“A breathtaking starting point for a book,” mentioned NRC Bestseller plot The Salt Path in 2020. “Especially if you know it is not made up but the actual, hopeless situation.” The ‘true’ story of two people in their fifties who lose their house in Wales, after being cheated by a good friend, was already sold two million times in book form worldwide and simply turned out to be too good not to film. The film can be seen since the autumn of 2024.

From one day to the next Raynor Winn and her husband Moth, both in the fall of their lives, end up on the street. A childhood friend of Moth convinced the couple to invest in his company. If that company goes bankrupt, and then managed to hold the childhood friend Moth liable in court, Raynor and he will lose their house. With no red penny in their pocket, they decide to take a walk along the rugged British coast, appointing on their tent. And all that while Moth is terminally ill. While walking, the couple regains the connection with each other and with nature, and Moth changes from a beaten dog with a terminal disease back into the vital, resourceful man he was ever for that bad luck. It is not surprising that the film, with Gillian Anderson and Jason Isaacs, also received rave reviews.

But it all turns out to be too good to be true, discovered the British weekly magazine The Observerin one on Sunday article. The circumstances under which the two come into financial problems are in reality very different from the book and film. The magazine interviewed eight people with knowledge of the financial problems of author Sally Walker, as Raynor Winn actually turns out to be called, and her husband Tim.

’64 .000 pounds stolen ‘

According to The Observer In the 2000s, Walker took around 64,000 British pounds of the company where she worked as an accountant. If a declaration is made, she flees under a false name and lends money from a distant family. It offers the company to repay all the money and to cover the legal costs, if the company did not start a lawsuit and the owner signs a confidentiality agreement. The owner of the company, who died in 2012, finally agreed, his wife now tells The Observer.

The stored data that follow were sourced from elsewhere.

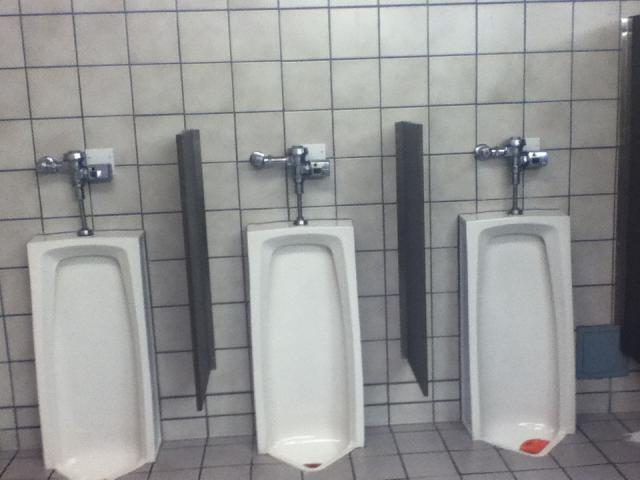 This screenshot has height=480, width=640. I want to click on top of the urinal, so click(132, 237). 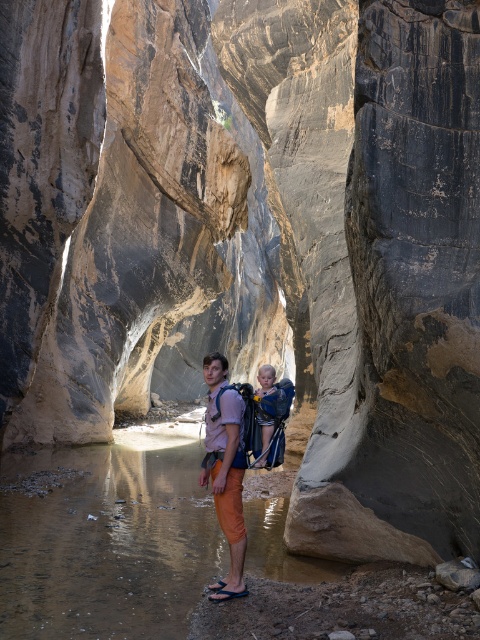 You are standing at the edge of the canyon and want to cross to the other side. The brown smooth river at center is in your path. Based on the coordinates provided, is the river located directly in front of you or to the side?

The brown smooth river at center is located at coordinates point (106, 541), which places it directly in front of you.

You are the hiker standing on the rocky edge of the canyon. You need to cross the brown smooth river at center while carrying the blue fabric baby carrier at center. Can you safely step onto the riverbed without getting the carrier wet?

The brown smooth river at center is in front of the blue fabric baby carrier at center, meaning the carrier is behind you. Since the carrier is behind you, it won

You are a hiker trying to navigate the narrow canyon. You have two points marked on your map as potential paths to cross the canyon floor. The first point is at coordinates point (242, 400) and the second is at point (264, 461). Which point is closer to your current position as you stand at the edge of the canyon?

Point (242, 400) is closer to the camera than point (264, 461), so the first point is closer to your current position. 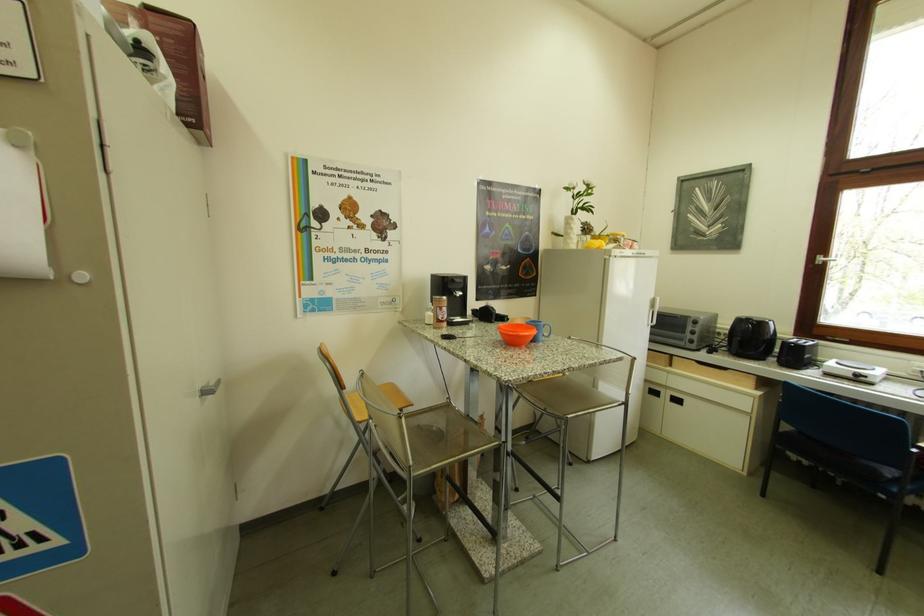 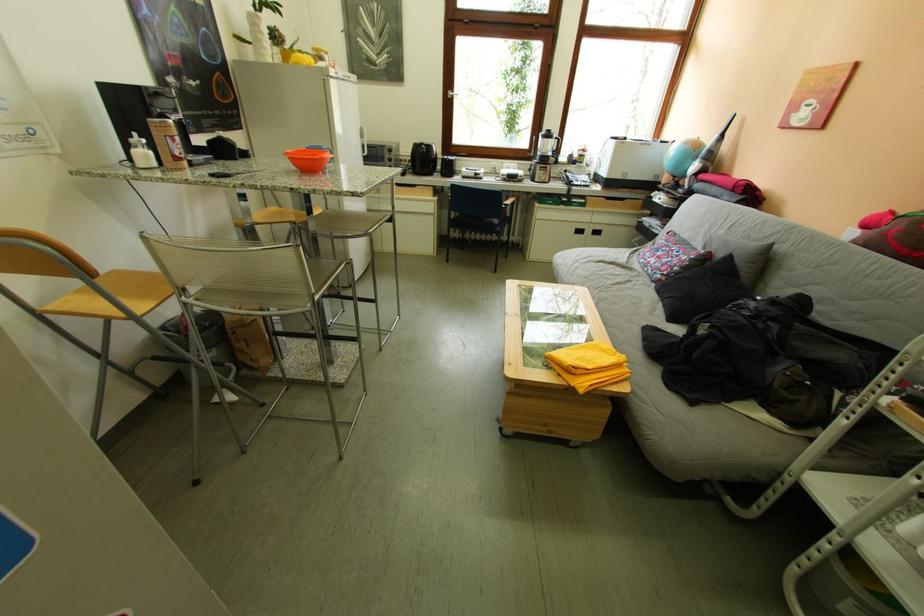 Locate, in the second image, the point that corresponds to (355,392) in the first image.

(106, 280) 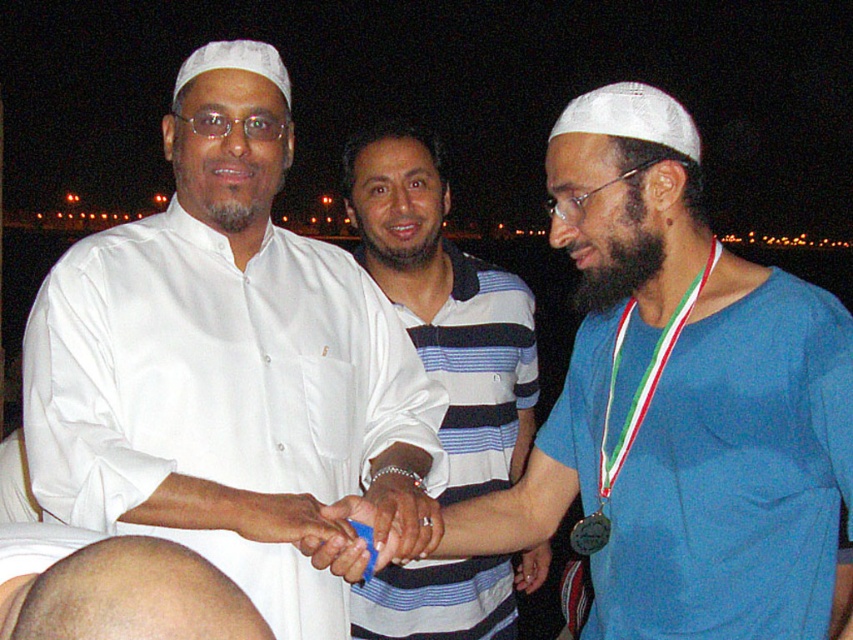 Question: Is blue fabric shirt at center below blue plastic card at center?

Choices:
 (A) yes
 (B) no

Answer: (B)

Question: Among these points, which one is farthest from the camera?

Choices:
 (A) (547, 563)
 (B) (595, 547)
 (C) (323, 445)
 (D) (363, 552)

Answer: (A)

Question: Observing the image, what is the correct spatial positioning of blue fabric shirt at center in reference to gold metallic medal at center?

Choices:
 (A) left
 (B) right

Answer: (B)

Question: Which point is closer to the camera taking this photo?

Choices:
 (A) (689, 595)
 (B) (540, 554)
 (C) (729, 544)
 (D) (376, 499)

Answer: (C)

Question: Does blue fabric shirt at center appear on the right side of blue plastic card at center?

Choices:
 (A) no
 (B) yes

Answer: (B)

Question: Which object appears farthest from the camera in this image?

Choices:
 (A) matte silver ring at center
 (B) bald head at lower left

Answer: (A) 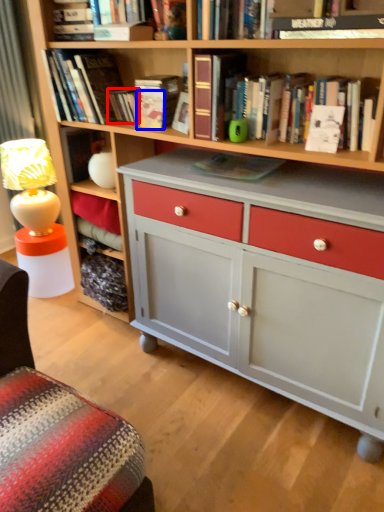 Question: Among these objects, which one is farthest to the camera, paperback book (highlighted by a red box) or paperback book (highlighted by a blue box)?

Choices:
 (A) paperback book
 (B) paperback book

Answer: (A) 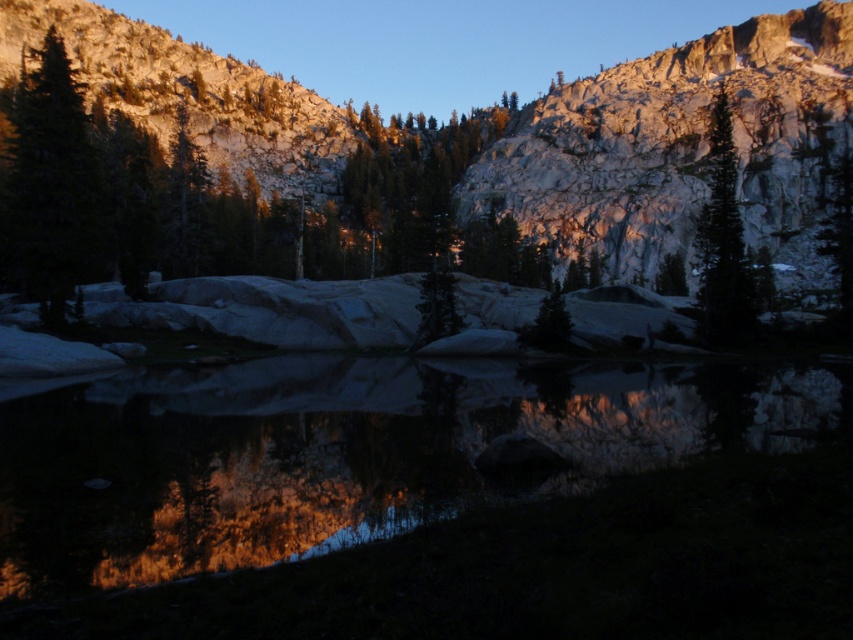 Can you confirm if transparent water at center is taller than green matte tree at left?

In fact, transparent water at center may be shorter than green matte tree at left.

Is point (259, 392) positioned before point (51, 44)?

Yes, point (259, 392) is closer to viewer.

Where is `transparent water at center`? The image size is (853, 640). transparent water at center is located at coordinates pos(346,452).

Is transparent water at center positioned behind green matte tree at upper right?

No, transparent water at center is in front of green matte tree at upper right.

Which is behind, point (36, 508) or point (735, 330)?

The point (735, 330) is more distant.

I want to click on transparent water at center, so click(x=346, y=452).

Which is above, green matte tree at left or green matte tree at upper right?

green matte tree at left

Between green matte tree at left and green matte tree at upper right, which one has less height?

With less height is green matte tree at upper right.

Describe the element at coordinates (51, 188) in the screenshot. I see `green matte tree at left` at that location.

In order to click on green matte tree at left in this screenshot , I will do `click(51, 188)`. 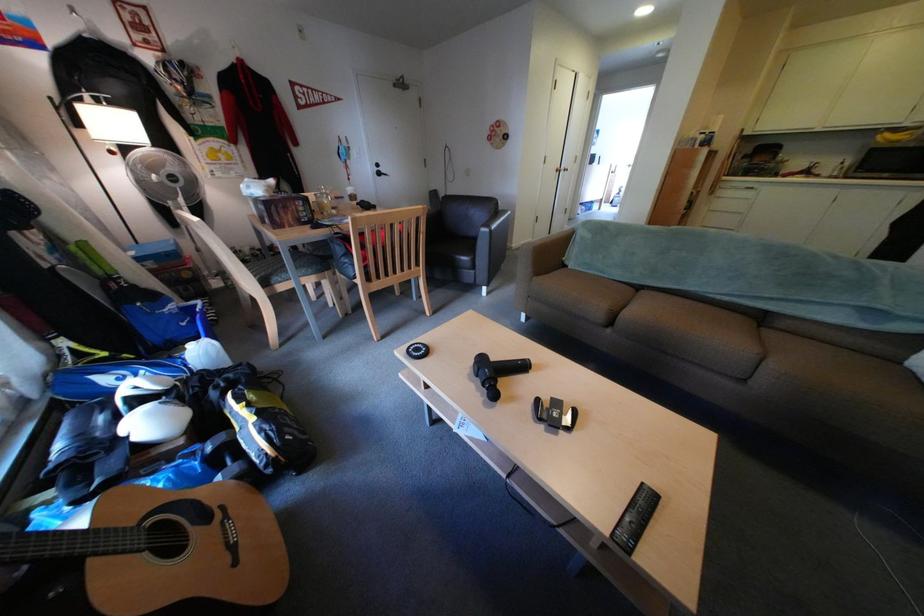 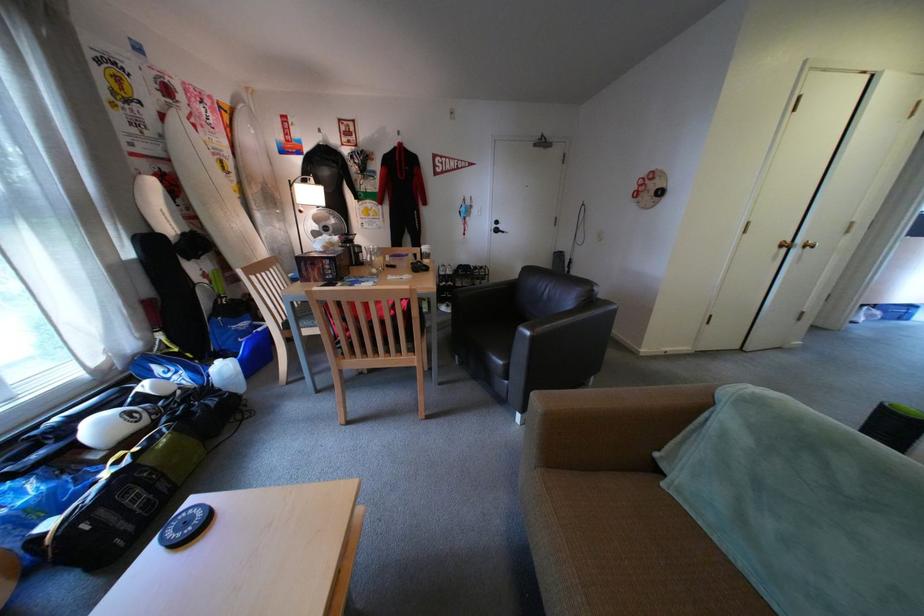 Find the pixel in the second image that matches [337,339] in the first image.

(333, 392) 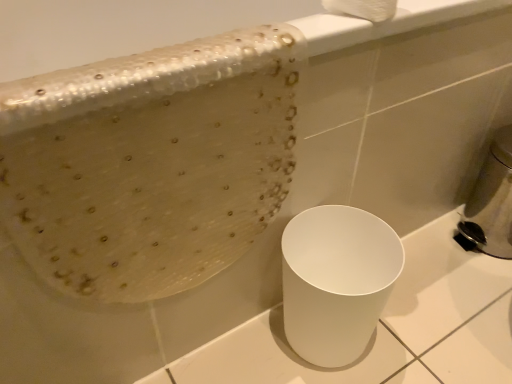 What is the approximate width of white fluffy toilet paper at upper center?

white fluffy toilet paper at upper center is 3.50 inches wide.

The width and height of the screenshot is (512, 384). What do you see at coordinates (362, 9) in the screenshot?
I see `white fluffy toilet paper at upper center` at bounding box center [362, 9].

Image resolution: width=512 pixels, height=384 pixels. What are the coordinates of `metallic silver soap dispenser at right` in the screenshot? It's located at (490, 203).

Could white fluffy toilet paper at upper center be considered to be inside white glossy trash can at lower right?

No, white fluffy toilet paper at upper center is not inside white glossy trash can at lower right.

Can you confirm if white glossy trash can at lower right is wider than white fluffy toilet paper at upper center?

Yes.

Would you consider white glossy trash can at lower right to be distant from white fluffy toilet paper at upper center?

No.

Is white glossy trash can at lower right facing away from white fluffy toilet paper at upper center?

No, white glossy trash can at lower right is not facing away from white fluffy toilet paper at upper center.

Which of these two, white fluffy toilet paper at upper center or metallic silver soap dispenser at right, is smaller?

With smaller size is white fluffy toilet paper at upper center.

Is point (368, 3) closer to viewer compared to point (474, 236)?

Yes, it is in front of point (474, 236).

Which object is closer to the camera taking this photo, white fluffy toilet paper at upper center or metallic silver soap dispenser at right?

white fluffy toilet paper at upper center is in front.

Considering the sizes of white fluffy toilet paper at upper center and white glossy trash can at lower right in the image, is white fluffy toilet paper at upper center wider or thinner than white glossy trash can at lower right?

In the image, white fluffy toilet paper at upper center appears to be more narrow than white glossy trash can at lower right.

Is white fluffy toilet paper at upper center positioned far away from white glossy trash can at lower right?

Actually, white fluffy toilet paper at upper center and white glossy trash can at lower right are a little close together.

Identify the location of porcelain below the white fluffy toilet paper at upper center (from the image's perspective). The image size is (512, 384). (336, 281).

In terms of size, does white fluffy toilet paper at upper center appear bigger or smaller than white glossy trash can at lower right?

Considering their sizes, white fluffy toilet paper at upper center takes up less space than white glossy trash can at lower right.

This screenshot has width=512, height=384. I want to click on porcelain that appears below the metallic silver soap dispenser at right (from a real-world perspective), so click(336, 281).

Which is closer, (507, 179) or (335, 308)?

Point (335, 308)

Considering the relative positions of metallic silver soap dispenser at right and white glossy trash can at lower right in the image provided, is metallic silver soap dispenser at right to the left of white glossy trash can at lower right from the viewer's perspective?

No, metallic silver soap dispenser at right is not to the left of white glossy trash can at lower right.

Consider the image. Is there a large distance between white glossy trash can at lower right and metallic silver soap dispenser at right?

They are positioned close to each other.

Which is less distant, (353, 318) or (504, 193)?

The point (353, 318) is in front.

Considering the positions of objects white glossy trash can at lower right and metallic silver soap dispenser at right in the image provided, who is more to the left, white glossy trash can at lower right or metallic silver soap dispenser at right?

white glossy trash can at lower right is more to the left.

Is metallic silver soap dispenser at right at the back of white glossy trash can at lower right?

No, white glossy trash can at lower right is not facing away from metallic silver soap dispenser at right.

Does metallic silver soap dispenser at right touch white fluffy toilet paper at upper center?

metallic silver soap dispenser at right and white fluffy toilet paper at upper center are clearly separated.

Looking at this image, considering the relative sizes of metallic silver soap dispenser at right and white fluffy toilet paper at upper center in the image provided, is metallic silver soap dispenser at right bigger than white fluffy toilet paper at upper center?

Correct, metallic silver soap dispenser at right is larger in size than white fluffy toilet paper at upper center.

Considering the sizes of objects metallic silver soap dispenser at right and white fluffy toilet paper at upper center in the image provided, who is shorter, metallic silver soap dispenser at right or white fluffy toilet paper at upper center?

Standing shorter between the two is white fluffy toilet paper at upper center.

Where is `toilet paper that is on the right side of white glossy trash can at lower right`? toilet paper that is on the right side of white glossy trash can at lower right is located at coordinates (362, 9).

You are a GUI agent. You are given a task and a screenshot of the screen. Output one action in this format:
    pyautogui.click(x=<x>, y=<y>)
    Task: Click on the toilet paper in front of the metallic silver soap dispenser at right
    The width and height of the screenshot is (512, 384).
    Given the screenshot: What is the action you would take?
    pyautogui.click(x=362, y=9)

Considering their positions, is metallic silver soap dispenser at right positioned closer to white fluffy toilet paper at upper center than white glossy trash can at lower right?

Among the two, white glossy trash can at lower right is located nearer to white fluffy toilet paper at upper center.

Based on their spatial positions, is white fluffy toilet paper at upper center or metallic silver soap dispenser at right closer to white glossy trash can at lower right?

white fluffy toilet paper at upper center is closer to white glossy trash can at lower right.

Estimate the real-world distances between objects in this image. Which object is further from metallic silver soap dispenser at right, white fluffy toilet paper at upper center or white glossy trash can at lower right?

white fluffy toilet paper at upper center is positioned further to the anchor metallic silver soap dispenser at right.

Estimate the real-world distances between objects in this image. Which object is further from white glossy trash can at lower right, metallic silver soap dispenser at right or white fluffy toilet paper at upper center?

Among the two, metallic silver soap dispenser at right is located further to white glossy trash can at lower right.

Based on their spatial positions, is white glossy trash can at lower right or metallic silver soap dispenser at right closer to white fluffy toilet paper at upper center?

white glossy trash can at lower right lies closer to white fluffy toilet paper at upper center than the other object.

Looking at the image, which one is located closer to metallic silver soap dispenser at right, white glossy trash can at lower right or white fluffy toilet paper at upper center?

white glossy trash can at lower right.

Identify the location of toilet paper between white glossy trash can at lower right and metallic silver soap dispenser at right from left to right. This screenshot has width=512, height=384. (362, 9). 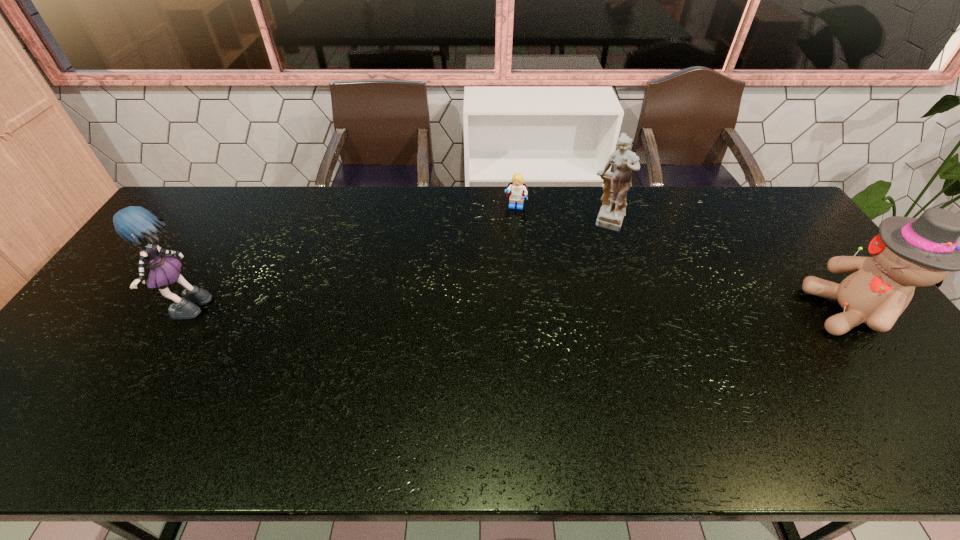 Locate an element on the screen. The height and width of the screenshot is (540, 960). vacant region between the rightmost object and the left rag_doll is located at coordinates (519, 312).

The width and height of the screenshot is (960, 540). What are the coordinates of `unoccupied position between the Lego and the third object from left to right` in the screenshot? It's located at (562, 215).

Where is `empty space that is in between the left rag_doll and the Lego`? empty space that is in between the left rag_doll and the Lego is located at coordinates (352, 259).

What are the coordinates of `vacant area between the figurine and the leftmost object` in the screenshot? It's located at (398, 267).

The height and width of the screenshot is (540, 960). I want to click on free point between the shortest object and the leftmost object, so click(352, 259).

This screenshot has width=960, height=540. Find the location of `free space between the shortest object and the leftmost object`. free space between the shortest object and the leftmost object is located at coordinates (352, 259).

Choose which object is the nearest neighbor to the third object from right to left. Please provide its 2D coordinates. Your answer should be formatted as a tuple, i.e. [(x, y)], where the tuple contains the x and y coordinates of a point satisfying the conditions above.

[(616, 185)]

Locate which object is the second closest to the figurine. Please provide its 2D coordinates. Your answer should be formatted as a tuple, i.e. [(x, y)], where the tuple contains the x and y coordinates of a point satisfying the conditions above.

[(908, 252)]

You are a GUI agent. You are given a task and a screenshot of the screen. Output one action in this format:
    pyautogui.click(x=<x>, y=<y>)
    Task: Click on the free space that satisfies the following two spatial constraints: 1. on the front side of the right rag_doll; 2. on the front-facing side of the third object from left to right
    The image size is (960, 540).
    Given the screenshot: What is the action you would take?
    pyautogui.click(x=636, y=312)

The width and height of the screenshot is (960, 540). Identify the location of free spot that satisfies the following two spatial constraints: 1. on the front side of the second object from left to right; 2. on the front-facing side of the rightmost object. (525, 312). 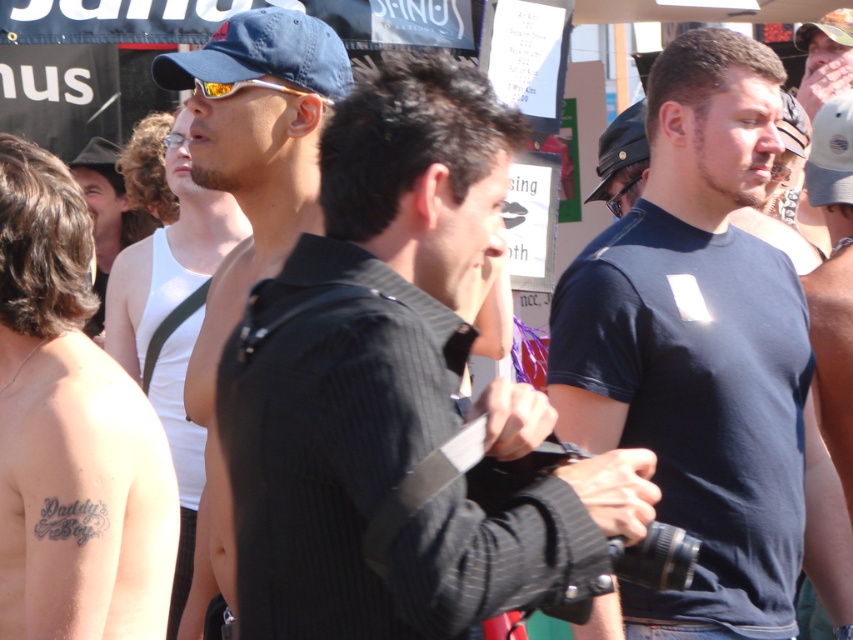 Is dark blue t-shirt at center positioned in front of matte black tank top at center?

Yes, it is in front of matte black tank top at center.

In the scene shown: Who is more distant from viewer, (738, 45) or (204, 262)?

The point (204, 262) is more distant.

Where is `dark blue t-shirt at center`? Image resolution: width=853 pixels, height=640 pixels. dark blue t-shirt at center is located at coordinates (704, 355).

Between point (21, 496) and point (251, 99), which one is positioned behind?

Point (251, 99)

Measure the distance from shiny skin tattoo at center to matte black shirt at center.

shiny skin tattoo at center is 25.62 inches from matte black shirt at center.

Image resolution: width=853 pixels, height=640 pixels. I want to click on shiny skin tattoo at center, so click(x=70, y=433).

Where is `shiny skin tattoo at center`? This screenshot has width=853, height=640. shiny skin tattoo at center is located at coordinates (70, 433).

Does black pinstripe shirt at center have a smaller size compared to matte black tank top at center?

Yes, black pinstripe shirt at center is smaller than matte black tank top at center.

Between black pinstripe shirt at center and matte black tank top at center, which one is positioned higher?

black pinstripe shirt at center is higher up.

The height and width of the screenshot is (640, 853). Identify the location of black pinstripe shirt at center. (393, 388). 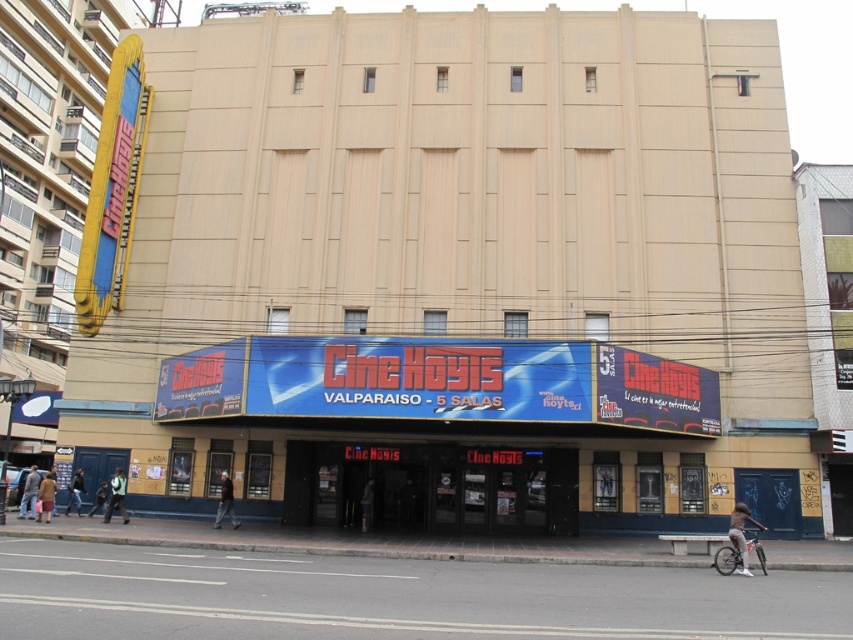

If the company of the family member from whom the couple borrowed money goes bankrupt, the creditors approach. The judge decides that if the money is not paid, the house will be seized. Both Sally and her husband Tim have no work at that time. The two set up a publishing house. Anyone who buys the only book published by them directly from the publishing house can participate in a draw with a special prize: the house of the couple in Wales, on which will be seized within a few months, but they will not tell the latter. What happened to the money that the two earn with this is according to The Observer Unclear.

All this does not alter the fact that it is tragic when a couple ends up on the street and is forced to wild camping. But that is not the whole truth either. Since 2007, the couple has had a piece of land with an old, dilapidated stone house in France, where the two regularly stayed in a caravan, discovered The Observer.

Doubts about disease

And Tim Walker’s terminal disease (Moth)? He would live for eighteen years with corticobasal degeneration (CBD), a rare condition in which parts of the brain damage and die, somewhat similar to Parkinson’s. Patients often lose control of limbs, their speech and eventually get dementia. At diagnosis, life expectancy is six to eight years. Walker does not seem to experience visible symptoms. Nine neurologists and researchers who spoke The Observer are therefore also skeptical about this part of the story.

The long walks along the British coast would make the symptoms disappear. Wonderful, also acknowledges Sally Walker in the books. Neurologists say that the disease described in the books and interviews with the couple is ‘a breath of fresh air’, although medical miracles are not impossible. A charity that focuses on the disease made a video with Tim Walker offline after asking from The Observer.